Successes in Sustainability: Green Mountain Coffee

In my last post I discussed the Global Conference for Social Change that I attended last week here in New York. With one day focusing on women and girls, the second day was all about leaders of change. Guests ranged from business to business (B2B) organizations such as DSM, to the department store Marks and Spencer; all discussing the need to recognize and adopt sustainable supplies and practices. All of the organizations presenting that day had implemented measures to instill fundamental changes towards social and global sustainability; and one organization that has been successful in leading this pursuit is Green Mountain Coffee (GMC).

With the slogan “Brewing a better world”, Green Mountain Coffee has been proactive in integrating corporate social responsibility (CSR) into all aspects of their organization: from tree to cup. With over 12 million pounds of coffee shipped annually, they have a large steak in building a demand for sustainable products. GMC is working to expand Fair trade Certified products in the supply chain, and demanding more environmentally friendly packaging on the production end, both taking humanitarian and environmental concerns surrounding coffee harvesting to heart. Currently, they are the largest Fair Trade buyers in the world.

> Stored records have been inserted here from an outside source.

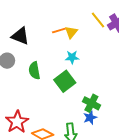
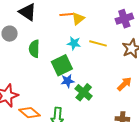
yellow line: (98, 20) -> (98, 43), moved, turned -48
blue star: (90, 118) -> (68, 81), moved

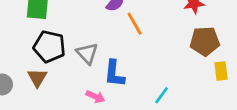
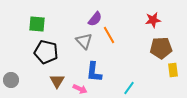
gray triangle: (87, 53) -> (84, 41), moved
brown triangle: (37, 78) -> (57, 81), moved

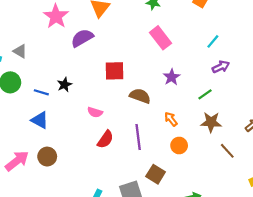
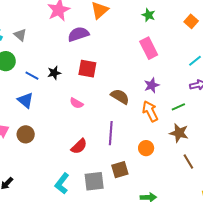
red square: (114, 71) -> (87, 69), moved
orange arrow: (171, 119) -> (150, 111), moved, size x1.5
red semicircle: (105, 139) -> (79, 146), moved
brown square: (156, 174) -> (120, 170), turned 30

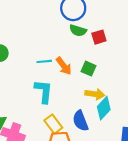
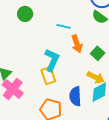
cyan line: (44, 61) -> (64, 26), moved
yellow rectangle: (53, 124) -> (48, 76), moved

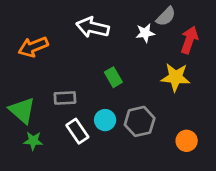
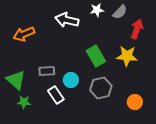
white star: (145, 33) -> (97, 10), moved
green rectangle: (113, 77) -> (96, 56), moved, size x1.5
cyan circle: (105, 120) -> (71, 80), moved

In this conference Mike Dupee who is the head of CSR efforts spoke about the strides that GMC is making. One take away quote from his presentation was the recommendation to “listen and learn with humility before you realize the reality [of what is happening on the ground]”. While he acknowledges that every environment has unique problems to face, here are larger projects he shared with us that GMC has started implementing.

On the ground, GMC is working with the supply chains to improve training techniques towards cultivation and fostering connections with others in the industry.  Similarly, they are helping other non-profits on the ground within the coffee growing community to create sustainable futures.

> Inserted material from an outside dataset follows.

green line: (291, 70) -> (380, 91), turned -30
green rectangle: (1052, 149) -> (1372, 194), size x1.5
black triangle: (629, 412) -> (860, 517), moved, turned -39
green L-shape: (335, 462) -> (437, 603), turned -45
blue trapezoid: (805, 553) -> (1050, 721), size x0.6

Another initiative that Dupee spoke of was working towards creating sustainable lifestyles for year-round farmers. Tackling what they call the “thin months”, these are the cyclical times after the harvest where savings are depleted and families must cope with less food. Working with a number of organizations, GMC is attempting to bring light to this problem within the coffee communities and help provide work year round.

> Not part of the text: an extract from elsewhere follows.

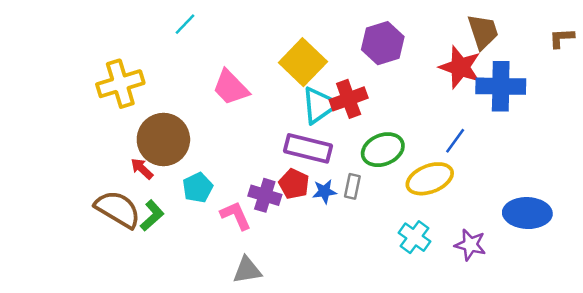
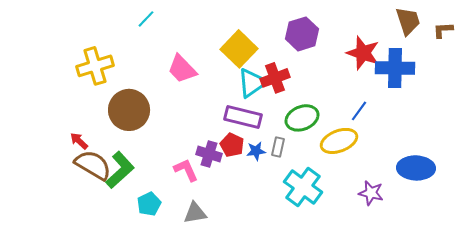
brown trapezoid: (483, 32) -> (408, 21), moved
red arrow: (142, 169) -> (79, 141), moved
cyan pentagon: (198, 188) -> (149, 204), moved
green L-shape: (152, 216) -> (120, 170), size x1.5
cyan cross: (415, 237) -> (303, 187), moved, size x1.5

On a more macro level, GMC is working towards environmentally sustainable practices. Both thermal and carbon footprints are important to the organization, as well as physical waste. Similarly, they are developing what they call an ecotainer, with paper grown sustainably and ultimately environmentally friendly (a product that actually won a sustainability award in 2007).

While Green Mountain coffee has been solid in their commitment to incorporating CSR into their business practices, when asked Dupee said they still wish to do more in the future. They are one of the leading organizations to bring sustainability to their business plan, and I applaud them for the successes they have had. In looking through their CSR report for 2009,  their business looks to be forward thinking and maintainable, with goals for the next few years.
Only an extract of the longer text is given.